*** Given data Section Begins ***
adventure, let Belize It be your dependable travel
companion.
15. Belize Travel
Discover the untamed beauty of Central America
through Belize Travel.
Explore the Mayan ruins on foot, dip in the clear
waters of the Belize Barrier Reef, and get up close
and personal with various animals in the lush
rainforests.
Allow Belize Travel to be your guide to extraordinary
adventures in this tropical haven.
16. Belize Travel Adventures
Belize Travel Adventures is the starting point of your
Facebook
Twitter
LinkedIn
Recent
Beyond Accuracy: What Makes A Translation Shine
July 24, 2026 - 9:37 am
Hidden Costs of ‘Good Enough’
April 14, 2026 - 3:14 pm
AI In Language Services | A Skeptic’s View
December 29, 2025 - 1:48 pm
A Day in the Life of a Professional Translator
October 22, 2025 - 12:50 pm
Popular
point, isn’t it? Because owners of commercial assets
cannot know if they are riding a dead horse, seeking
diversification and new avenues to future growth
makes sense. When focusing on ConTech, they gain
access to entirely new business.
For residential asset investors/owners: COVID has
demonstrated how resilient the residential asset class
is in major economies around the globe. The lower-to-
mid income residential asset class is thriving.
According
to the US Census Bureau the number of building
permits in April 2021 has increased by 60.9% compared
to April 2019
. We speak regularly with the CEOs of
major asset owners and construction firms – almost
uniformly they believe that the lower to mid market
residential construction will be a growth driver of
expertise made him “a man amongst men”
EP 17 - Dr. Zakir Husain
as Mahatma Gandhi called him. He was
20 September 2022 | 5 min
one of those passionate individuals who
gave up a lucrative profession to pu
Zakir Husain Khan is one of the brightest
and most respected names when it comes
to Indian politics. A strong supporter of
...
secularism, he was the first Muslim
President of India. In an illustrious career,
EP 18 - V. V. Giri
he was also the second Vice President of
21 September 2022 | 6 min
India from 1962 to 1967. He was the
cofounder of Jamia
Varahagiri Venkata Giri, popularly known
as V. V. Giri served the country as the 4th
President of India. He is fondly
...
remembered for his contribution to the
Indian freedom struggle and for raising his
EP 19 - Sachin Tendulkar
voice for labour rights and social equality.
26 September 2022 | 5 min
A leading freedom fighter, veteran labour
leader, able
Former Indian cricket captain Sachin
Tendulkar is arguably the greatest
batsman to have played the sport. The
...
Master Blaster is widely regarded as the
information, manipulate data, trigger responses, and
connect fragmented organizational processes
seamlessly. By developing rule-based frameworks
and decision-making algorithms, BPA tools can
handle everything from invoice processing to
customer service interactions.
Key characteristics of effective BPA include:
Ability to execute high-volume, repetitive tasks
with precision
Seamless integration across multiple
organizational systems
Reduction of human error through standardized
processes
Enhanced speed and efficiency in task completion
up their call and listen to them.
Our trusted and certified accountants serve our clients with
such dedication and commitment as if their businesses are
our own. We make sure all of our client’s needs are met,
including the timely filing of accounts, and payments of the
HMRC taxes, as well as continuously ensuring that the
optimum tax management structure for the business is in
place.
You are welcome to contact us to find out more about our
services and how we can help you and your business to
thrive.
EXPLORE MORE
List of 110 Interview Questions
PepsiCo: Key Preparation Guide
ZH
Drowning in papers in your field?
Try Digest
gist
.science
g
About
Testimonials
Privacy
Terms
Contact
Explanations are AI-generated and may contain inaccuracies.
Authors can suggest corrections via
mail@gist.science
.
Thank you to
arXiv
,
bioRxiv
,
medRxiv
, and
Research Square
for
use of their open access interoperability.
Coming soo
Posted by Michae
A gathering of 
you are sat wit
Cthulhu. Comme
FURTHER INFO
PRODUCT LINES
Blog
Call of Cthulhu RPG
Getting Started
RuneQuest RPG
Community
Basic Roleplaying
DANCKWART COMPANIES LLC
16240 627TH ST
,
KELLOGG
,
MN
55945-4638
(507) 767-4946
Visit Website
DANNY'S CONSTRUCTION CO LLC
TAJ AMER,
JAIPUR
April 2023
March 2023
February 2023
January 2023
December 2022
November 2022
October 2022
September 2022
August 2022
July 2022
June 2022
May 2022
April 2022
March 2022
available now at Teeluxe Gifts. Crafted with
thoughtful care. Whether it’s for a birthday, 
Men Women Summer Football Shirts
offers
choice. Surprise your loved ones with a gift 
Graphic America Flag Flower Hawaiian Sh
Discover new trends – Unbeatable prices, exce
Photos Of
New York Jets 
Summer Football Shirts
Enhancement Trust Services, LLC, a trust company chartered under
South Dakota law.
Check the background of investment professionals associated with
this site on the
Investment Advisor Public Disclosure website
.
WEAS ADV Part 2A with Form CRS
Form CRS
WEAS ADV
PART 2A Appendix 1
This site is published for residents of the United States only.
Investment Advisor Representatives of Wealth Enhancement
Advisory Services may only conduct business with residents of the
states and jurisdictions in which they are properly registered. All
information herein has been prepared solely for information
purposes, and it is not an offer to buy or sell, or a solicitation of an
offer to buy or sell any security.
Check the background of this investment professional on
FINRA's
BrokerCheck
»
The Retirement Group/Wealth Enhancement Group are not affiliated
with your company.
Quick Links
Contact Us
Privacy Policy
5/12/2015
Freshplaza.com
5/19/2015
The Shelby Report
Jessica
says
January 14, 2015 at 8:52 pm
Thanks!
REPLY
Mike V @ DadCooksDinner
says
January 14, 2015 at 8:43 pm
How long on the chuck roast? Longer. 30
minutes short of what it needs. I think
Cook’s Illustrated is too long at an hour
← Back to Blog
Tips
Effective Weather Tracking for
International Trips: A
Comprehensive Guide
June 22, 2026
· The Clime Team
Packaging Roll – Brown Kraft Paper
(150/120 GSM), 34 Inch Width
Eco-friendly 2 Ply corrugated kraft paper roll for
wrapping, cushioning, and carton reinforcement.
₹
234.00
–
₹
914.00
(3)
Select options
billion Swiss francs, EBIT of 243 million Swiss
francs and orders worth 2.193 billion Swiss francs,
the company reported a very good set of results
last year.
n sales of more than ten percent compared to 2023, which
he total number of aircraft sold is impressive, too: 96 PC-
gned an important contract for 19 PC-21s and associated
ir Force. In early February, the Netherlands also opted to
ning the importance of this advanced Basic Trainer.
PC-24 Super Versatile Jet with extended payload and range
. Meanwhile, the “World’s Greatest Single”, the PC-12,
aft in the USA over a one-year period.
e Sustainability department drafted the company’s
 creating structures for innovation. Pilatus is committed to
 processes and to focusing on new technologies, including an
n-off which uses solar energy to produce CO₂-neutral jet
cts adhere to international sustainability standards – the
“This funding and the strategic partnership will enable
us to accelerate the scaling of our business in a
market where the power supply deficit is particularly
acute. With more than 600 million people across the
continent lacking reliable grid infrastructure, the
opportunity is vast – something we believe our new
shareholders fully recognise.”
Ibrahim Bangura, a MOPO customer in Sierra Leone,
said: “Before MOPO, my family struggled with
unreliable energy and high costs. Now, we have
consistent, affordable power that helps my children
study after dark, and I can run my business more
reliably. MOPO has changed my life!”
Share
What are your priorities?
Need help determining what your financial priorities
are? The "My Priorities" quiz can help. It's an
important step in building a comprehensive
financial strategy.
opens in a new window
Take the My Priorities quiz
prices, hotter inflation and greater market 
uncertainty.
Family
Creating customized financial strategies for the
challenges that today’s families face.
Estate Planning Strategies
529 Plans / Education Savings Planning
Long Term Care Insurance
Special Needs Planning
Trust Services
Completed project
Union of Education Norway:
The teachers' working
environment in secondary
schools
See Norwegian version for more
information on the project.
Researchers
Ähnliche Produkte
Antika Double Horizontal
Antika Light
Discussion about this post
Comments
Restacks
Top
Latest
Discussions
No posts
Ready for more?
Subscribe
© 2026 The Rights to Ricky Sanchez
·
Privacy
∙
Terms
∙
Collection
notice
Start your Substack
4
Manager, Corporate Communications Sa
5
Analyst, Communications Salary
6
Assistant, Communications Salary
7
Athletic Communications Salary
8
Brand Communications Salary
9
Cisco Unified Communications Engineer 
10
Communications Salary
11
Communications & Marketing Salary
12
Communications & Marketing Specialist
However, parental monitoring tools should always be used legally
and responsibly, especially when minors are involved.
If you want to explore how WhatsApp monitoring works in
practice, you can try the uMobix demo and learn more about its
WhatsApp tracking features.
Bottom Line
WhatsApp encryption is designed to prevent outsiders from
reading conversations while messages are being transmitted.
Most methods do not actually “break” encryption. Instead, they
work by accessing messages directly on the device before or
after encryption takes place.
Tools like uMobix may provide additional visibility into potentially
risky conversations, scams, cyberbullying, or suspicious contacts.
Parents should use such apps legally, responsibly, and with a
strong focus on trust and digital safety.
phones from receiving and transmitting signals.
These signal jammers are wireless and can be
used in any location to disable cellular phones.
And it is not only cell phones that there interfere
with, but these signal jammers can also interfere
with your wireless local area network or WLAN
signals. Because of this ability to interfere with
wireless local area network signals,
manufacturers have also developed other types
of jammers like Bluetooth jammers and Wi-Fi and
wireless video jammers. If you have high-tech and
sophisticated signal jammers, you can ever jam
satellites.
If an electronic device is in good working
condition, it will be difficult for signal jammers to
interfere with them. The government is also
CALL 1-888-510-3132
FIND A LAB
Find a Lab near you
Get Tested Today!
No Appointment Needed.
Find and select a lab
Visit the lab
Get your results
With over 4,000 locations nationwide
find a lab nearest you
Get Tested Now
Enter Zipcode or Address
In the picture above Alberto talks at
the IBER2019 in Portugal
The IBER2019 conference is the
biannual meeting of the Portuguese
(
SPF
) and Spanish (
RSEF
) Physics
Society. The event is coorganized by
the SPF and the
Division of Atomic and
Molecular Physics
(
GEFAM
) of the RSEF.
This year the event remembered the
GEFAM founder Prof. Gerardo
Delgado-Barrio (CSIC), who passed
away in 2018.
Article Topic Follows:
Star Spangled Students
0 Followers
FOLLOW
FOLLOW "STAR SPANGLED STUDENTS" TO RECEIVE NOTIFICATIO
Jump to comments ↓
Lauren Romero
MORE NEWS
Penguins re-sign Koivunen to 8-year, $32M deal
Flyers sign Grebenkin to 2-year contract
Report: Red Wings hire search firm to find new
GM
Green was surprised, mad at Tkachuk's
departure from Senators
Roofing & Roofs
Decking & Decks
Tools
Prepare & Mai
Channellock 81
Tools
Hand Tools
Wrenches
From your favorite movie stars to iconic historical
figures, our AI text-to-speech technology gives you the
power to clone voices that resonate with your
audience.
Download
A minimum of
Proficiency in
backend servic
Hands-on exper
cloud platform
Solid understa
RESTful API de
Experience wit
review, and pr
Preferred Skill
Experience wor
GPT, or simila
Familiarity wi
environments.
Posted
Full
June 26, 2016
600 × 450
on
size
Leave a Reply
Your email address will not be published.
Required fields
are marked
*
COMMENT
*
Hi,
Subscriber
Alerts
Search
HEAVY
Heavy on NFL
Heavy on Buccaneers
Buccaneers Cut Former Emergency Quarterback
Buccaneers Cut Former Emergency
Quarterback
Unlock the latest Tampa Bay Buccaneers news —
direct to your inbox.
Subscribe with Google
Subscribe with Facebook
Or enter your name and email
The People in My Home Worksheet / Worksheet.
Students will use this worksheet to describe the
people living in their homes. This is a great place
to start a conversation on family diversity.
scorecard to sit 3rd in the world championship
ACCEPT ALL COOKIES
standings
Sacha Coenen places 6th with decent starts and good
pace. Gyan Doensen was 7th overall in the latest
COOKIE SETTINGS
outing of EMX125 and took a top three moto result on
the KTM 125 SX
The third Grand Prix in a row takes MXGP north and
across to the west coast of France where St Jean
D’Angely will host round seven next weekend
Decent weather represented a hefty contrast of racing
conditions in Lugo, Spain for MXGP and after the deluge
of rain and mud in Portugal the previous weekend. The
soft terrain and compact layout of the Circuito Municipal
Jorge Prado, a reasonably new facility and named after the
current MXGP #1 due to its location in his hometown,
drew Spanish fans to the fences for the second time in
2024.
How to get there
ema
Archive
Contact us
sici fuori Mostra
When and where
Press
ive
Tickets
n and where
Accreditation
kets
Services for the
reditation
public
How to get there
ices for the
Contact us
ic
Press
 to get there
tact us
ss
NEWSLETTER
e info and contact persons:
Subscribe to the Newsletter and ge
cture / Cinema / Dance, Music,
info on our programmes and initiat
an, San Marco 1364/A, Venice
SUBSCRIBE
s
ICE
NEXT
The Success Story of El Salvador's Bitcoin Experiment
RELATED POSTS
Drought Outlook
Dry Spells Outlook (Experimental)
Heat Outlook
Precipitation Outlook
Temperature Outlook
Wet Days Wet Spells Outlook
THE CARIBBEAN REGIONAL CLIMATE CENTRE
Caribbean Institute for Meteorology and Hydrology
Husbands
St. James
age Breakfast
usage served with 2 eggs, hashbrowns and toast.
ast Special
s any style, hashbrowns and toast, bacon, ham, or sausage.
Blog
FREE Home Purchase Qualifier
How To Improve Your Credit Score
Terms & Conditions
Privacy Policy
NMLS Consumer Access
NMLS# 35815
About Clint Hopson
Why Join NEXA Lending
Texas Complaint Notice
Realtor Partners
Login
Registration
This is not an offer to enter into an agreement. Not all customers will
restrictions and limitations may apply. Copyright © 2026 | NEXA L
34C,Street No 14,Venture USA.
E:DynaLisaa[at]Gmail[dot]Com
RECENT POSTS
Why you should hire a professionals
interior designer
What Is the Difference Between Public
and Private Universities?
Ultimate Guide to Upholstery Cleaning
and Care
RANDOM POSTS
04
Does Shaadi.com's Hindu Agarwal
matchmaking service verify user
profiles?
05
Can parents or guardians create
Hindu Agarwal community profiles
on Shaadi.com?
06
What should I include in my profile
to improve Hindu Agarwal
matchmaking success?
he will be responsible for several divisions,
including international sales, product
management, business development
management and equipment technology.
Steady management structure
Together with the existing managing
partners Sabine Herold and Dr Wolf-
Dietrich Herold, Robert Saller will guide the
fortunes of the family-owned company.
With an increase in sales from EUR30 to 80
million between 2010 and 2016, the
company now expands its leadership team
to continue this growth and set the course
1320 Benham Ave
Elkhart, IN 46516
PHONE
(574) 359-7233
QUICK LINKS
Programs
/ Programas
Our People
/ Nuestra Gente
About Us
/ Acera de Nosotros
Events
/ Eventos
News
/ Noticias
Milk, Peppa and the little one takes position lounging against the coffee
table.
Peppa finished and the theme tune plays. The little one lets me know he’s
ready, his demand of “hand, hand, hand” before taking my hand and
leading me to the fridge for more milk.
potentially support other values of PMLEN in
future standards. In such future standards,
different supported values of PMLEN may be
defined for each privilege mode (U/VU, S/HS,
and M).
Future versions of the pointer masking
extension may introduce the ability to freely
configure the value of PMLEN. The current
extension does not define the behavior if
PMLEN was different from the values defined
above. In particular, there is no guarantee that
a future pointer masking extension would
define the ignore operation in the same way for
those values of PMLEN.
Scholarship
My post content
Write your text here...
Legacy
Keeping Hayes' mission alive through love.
*** Given data Section Ends ***
● Exercise prompt
From the entries, copy every line in which the string "also" can be found.

● Solution
he was also the second Vice President of
ir Force. In early February, the Netherlands also opted to
with, but these signal jammers can also interfere
manufacturers have also developed other types
interfere with them. The government is also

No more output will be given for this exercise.